## Your assignment
The response should contain all of the data below, reproduced exactly, and no pictures.

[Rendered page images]

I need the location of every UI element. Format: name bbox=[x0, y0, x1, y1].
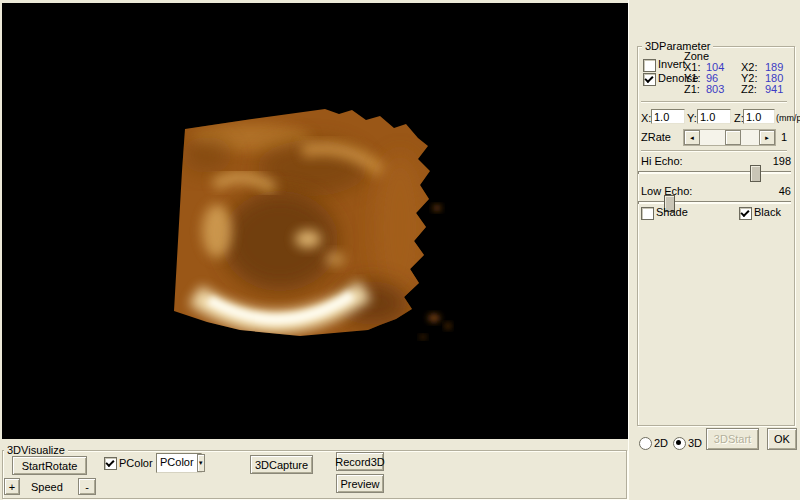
scale-x-input[interactable] bbox=[651, 109, 685, 124]
mode-2d-label: 2D bbox=[654, 437, 668, 449]
application-window: 3DParameter Invert Denoise Zone X1: 104 … bbox=[0, 0, 800, 500]
separator bbox=[641, 150, 787, 152]
ultrasound-3d-render bbox=[2, 3, 628, 439]
scale-x-label: X: bbox=[641, 112, 651, 124]
scale-z-input[interactable] bbox=[743, 109, 775, 124]
shade-checkbox[interactable] bbox=[641, 207, 654, 220]
3dcapture-button[interactable]: 3DCapture bbox=[250, 455, 313, 474]
hi-echo-slider[interactable] bbox=[638, 165, 791, 180]
mode-3d-radio[interactable] bbox=[673, 437, 686, 450]
speed-plus-button[interactable]: + bbox=[4, 478, 20, 495]
low-echo-track bbox=[638, 201, 791, 204]
speed-minus-button[interactable]: - bbox=[78, 478, 96, 495]
zrate-label: ZRate bbox=[641, 131, 671, 143]
parameter-panel: 3DParameter Invert Denoise Zone X1: 104 … bbox=[628, 0, 800, 500]
pcolor-select-button[interactable]: ▼ bbox=[197, 454, 205, 472]
pcolor-select[interactable]: PColor ▼ bbox=[156, 453, 202, 473]
pcolor-checkbox[interactable] bbox=[104, 457, 117, 470]
zrate-scrollbar[interactable]: ◄ ► bbox=[683, 129, 776, 146]
separator bbox=[641, 101, 787, 103]
visualize-panel: 3DVisualize StartRotate + Speed - PColor… bbox=[0, 439, 628, 500]
zrate-track[interactable] bbox=[699, 130, 760, 143]
black-label: Black bbox=[754, 206, 781, 218]
black-checkbox[interactable] bbox=[739, 207, 752, 220]
param-groupbox: 3DParameter bbox=[637, 46, 795, 426]
zone-z1-label: Z1: bbox=[684, 83, 700, 95]
scale-y-label: Y: bbox=[687, 112, 697, 124]
start-rotate-button[interactable]: StartRotate bbox=[12, 456, 87, 475]
dropdown-arrow-icon: ▼ bbox=[198, 460, 204, 466]
scroll-left-icon: ◄ bbox=[689, 135, 695, 141]
denoise-checkbox[interactable] bbox=[643, 73, 656, 86]
scale-y-input[interactable] bbox=[697, 109, 731, 124]
zrate-thumb[interactable] bbox=[725, 130, 741, 145]
zrate-value: 1 bbox=[781, 131, 787, 143]
ok-button[interactable]: OK bbox=[767, 428, 797, 450]
record3d-button[interactable]: Record3D bbox=[336, 452, 384, 471]
invert-label: Invert bbox=[658, 58, 686, 70]
mode-2d-radio[interactable] bbox=[639, 437, 652, 450]
zone-z1-value: 803 bbox=[706, 83, 724, 95]
zone-z2-value: 941 bbox=[765, 83, 783, 95]
3dstart-button[interactable]: 3DStart bbox=[706, 428, 759, 450]
pcolor-label: PColor bbox=[119, 457, 153, 469]
ultrasound-speckles bbox=[420, 205, 451, 339]
shade-label: Shade bbox=[656, 206, 688, 218]
invert-checkbox[interactable] bbox=[643, 59, 656, 72]
zone-z2-label: Z2: bbox=[741, 83, 757, 95]
pcolor-select-value: PColor bbox=[157, 454, 197, 472]
scroll-right-icon: ► bbox=[764, 135, 770, 141]
speed-label: Speed bbox=[31, 481, 63, 493]
hi-echo-track bbox=[638, 171, 791, 174]
render-viewport[interactable] bbox=[2, 3, 628, 439]
scale-unit-label: (mm/p) bbox=[776, 112, 800, 124]
preview-button[interactable]: Preview bbox=[336, 474, 384, 493]
zrate-scroll-right-button[interactable]: ► bbox=[759, 130, 775, 145]
hi-echo-thumb[interactable] bbox=[750, 165, 761, 182]
zrate-scroll-left-button[interactable]: ◄ bbox=[684, 130, 700, 145]
mode-3d-label: 3D bbox=[688, 437, 702, 449]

## Finished exercise
I need the location of every UI element. Format: name bbox=[x0, y0, x1, y1].
scale-x-input[interactable] bbox=[651, 109, 685, 124]
mode-2d-label: 2D bbox=[654, 437, 668, 449]
application-window: 3DParameter Invert Denoise Zone X1: 104 … bbox=[0, 0, 800, 500]
separator bbox=[641, 150, 787, 152]
ultrasound-3d-render bbox=[2, 3, 628, 439]
scale-x-label: X: bbox=[641, 112, 651, 124]
scale-z-input[interactable] bbox=[743, 109, 775, 124]
shade-checkbox[interactable] bbox=[641, 207, 654, 220]
3dcapture-button[interactable]: 3DCapture bbox=[250, 455, 313, 474]
hi-echo-slider[interactable] bbox=[638, 165, 791, 180]
mode-3d-radio[interactable] bbox=[673, 437, 686, 450]
speed-plus-button[interactable]: + bbox=[4, 478, 20, 495]
low-echo-track bbox=[638, 201, 791, 204]
speed-minus-button[interactable]: - bbox=[78, 478, 96, 495]
zrate-label: ZRate bbox=[641, 131, 671, 143]
parameter-panel: 3DParameter Invert Denoise Zone X1: 104 … bbox=[628, 0, 800, 500]
pcolor-select-button[interactable]: ▼ bbox=[197, 454, 205, 472]
pcolor-select[interactable]: PColor ▼ bbox=[156, 453, 202, 473]
pcolor-checkbox[interactable] bbox=[104, 457, 117, 470]
zrate-scrollbar[interactable]: ◄ ► bbox=[683, 129, 776, 146]
separator bbox=[641, 101, 787, 103]
visualize-panel: 3DVisualize StartRotate + Speed - PColor… bbox=[0, 439, 628, 500]
zrate-track[interactable] bbox=[699, 130, 760, 143]
black-label: Black bbox=[754, 206, 781, 218]
black-checkbox[interactable] bbox=[739, 207, 752, 220]
param-groupbox: 3DParameter bbox=[637, 46, 795, 426]
zone-z1-label: Z1: bbox=[684, 83, 700, 95]
scale-y-label: Y: bbox=[687, 112, 697, 124]
start-rotate-button[interactable]: StartRotate bbox=[12, 456, 87, 475]
dropdown-arrow-icon: ▼ bbox=[198, 460, 204, 466]
scroll-left-icon: ◄ bbox=[689, 135, 695, 141]
denoise-checkbox[interactable] bbox=[643, 73, 656, 86]
scale-y-input[interactable] bbox=[697, 109, 731, 124]
zrate-thumb[interactable] bbox=[725, 130, 741, 145]
zrate-value: 1 bbox=[781, 131, 787, 143]
ok-button[interactable]: OK bbox=[767, 428, 797, 450]
record3d-button[interactable]: Record3D bbox=[336, 452, 384, 471]
invert-label: Invert bbox=[658, 58, 686, 70]
mode-2d-radio[interactable] bbox=[639, 437, 652, 450]
zone-z1-value: 803 bbox=[706, 83, 724, 95]
zone-z2-value: 941 bbox=[765, 83, 783, 95]
3dstart-button[interactable]: 3DStart bbox=[706, 428, 759, 450]
pcolor-label: PColor bbox=[119, 457, 153, 469]
ultrasound-speckles bbox=[420, 205, 451, 339]
shade-label: Shade bbox=[656, 206, 688, 218]
invert-checkbox[interactable] bbox=[643, 59, 656, 72]
zone-z2-label: Z2: bbox=[741, 83, 757, 95]
pcolor-select-value: PColor bbox=[157, 454, 197, 472]
scroll-right-icon: ► bbox=[764, 135, 770, 141]
speed-label: Speed bbox=[31, 481, 63, 493]
hi-echo-track bbox=[638, 171, 791, 174]
render-viewport[interactable] bbox=[2, 3, 628, 439]
scale-unit-label: (mm/p) bbox=[776, 112, 800, 124]
preview-button[interactable]: Preview bbox=[336, 474, 384, 493]
zrate-scroll-right-button[interactable]: ► bbox=[759, 130, 775, 145]
hi-echo-thumb[interactable] bbox=[750, 165, 761, 182]
zrate-scroll-left-button[interactable]: ◄ bbox=[684, 130, 700, 145]
mode-3d-label: 3D bbox=[688, 437, 702, 449]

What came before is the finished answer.